*Data supplied*:
━━━

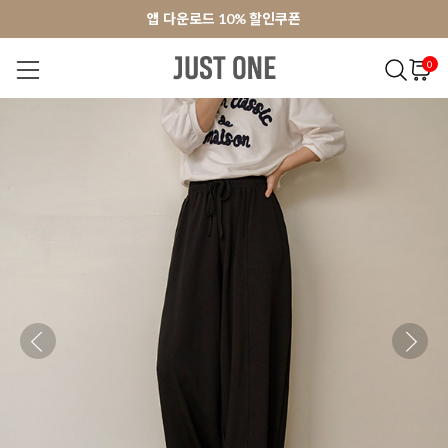
앱 다운로드 10% 할인쿠폰
앱 다운로드 10% 할인쿠폰
회원가입 쿠폰 3000원
회원가입 쿠폰 3000원
0
NEW 7%
BEST
오늘출발
MADE . J
상의
팬츠
아우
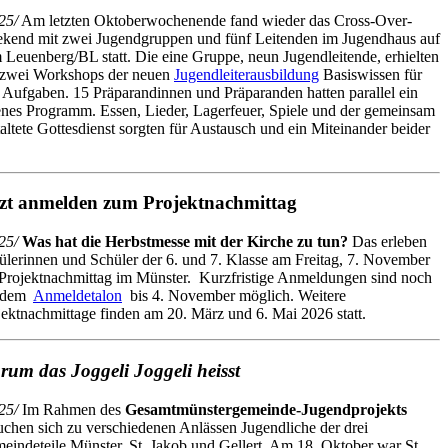
25/
Am letzten Oktoberwochenende fand wieder das Cross-Over-
kend mit zwei Jugendgruppen und fünf Leitenden im Jugendhaus auf
 Leuenberg/BL statt. Die eine Gruppe, neun Jugendleitende, erhielten
 zwei Workshops der neuen
Jugendleiterausbildung
Basiswissen für
e Aufgaben. 15 Präparandinnen und Präparanden hatten parallel ein
enes Programm. Essen, Lieder, Lagerfeuer, Spiele und der gemeinsam
taltete Gottesdienst sorgten für Austausch und ein Miteinander beider
tzt anmelden zum Projektnachmittag
25/
Was hat die Herbstmesse mit der Kirche zu tun?
Das erleben
ülerinnen und Schüler der 6. und 7. Klasse am Freitag, 7. November
Projektnachmittag im Münster. Kurzfristige Anmeldungen sind noch
 dem
Anmeldetalon
bis 4. November möglich. Weitere
jektnachmittage finden am 20. März und 6. Mai 2026 statt.
um das Joggeli Joggeli heisst
25/
Im Rahmen des
Gesamtmünstergemeinde-Jugendprojekts
uchen sich zu verschiedenen Anlässen Jugendliche der drei
eindeteile Münster, St. Jakob und Gellert. Am 18. Oktober war St.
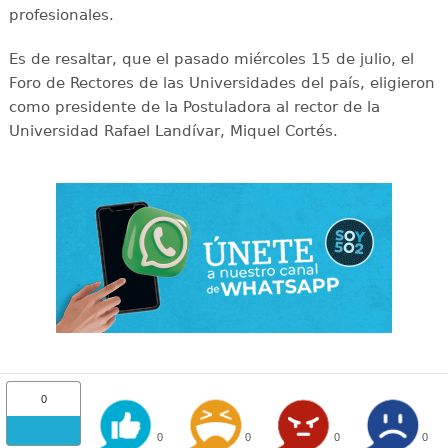
profesionales.
Es de resaltar, que el pasado miércoles 15 de julio, el
Foro de Rectores de las Universidades del país, eligieron
como presidente de la Postuladora al rector de la
Universidad Rafael Landívar, Miquel Cortés.
0
0
0
0
0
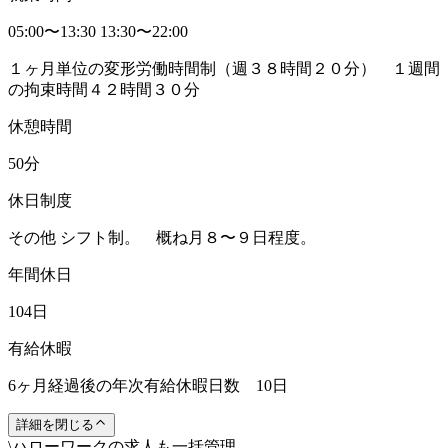
05:00〜13:30 13:30〜22:00
１ヶ月単位の変形労働時間制（週３８時間２０分） １週間
の拘束時間４２時間３０分
休憩時間
50分
休日制度
その他 シフト制。 概ね月８〜９日程度。
年間休日
104日
有給休暇
6ヶ月経過後の年次有給休暇日数 10日
詳細を閉じる
\
ハローワークの求人も一括管理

━━━

*Your instructions*: Line by line, check the material above for the word "November", then give the number of lines that hold it and nothing else.

*Answer to the problem*: 2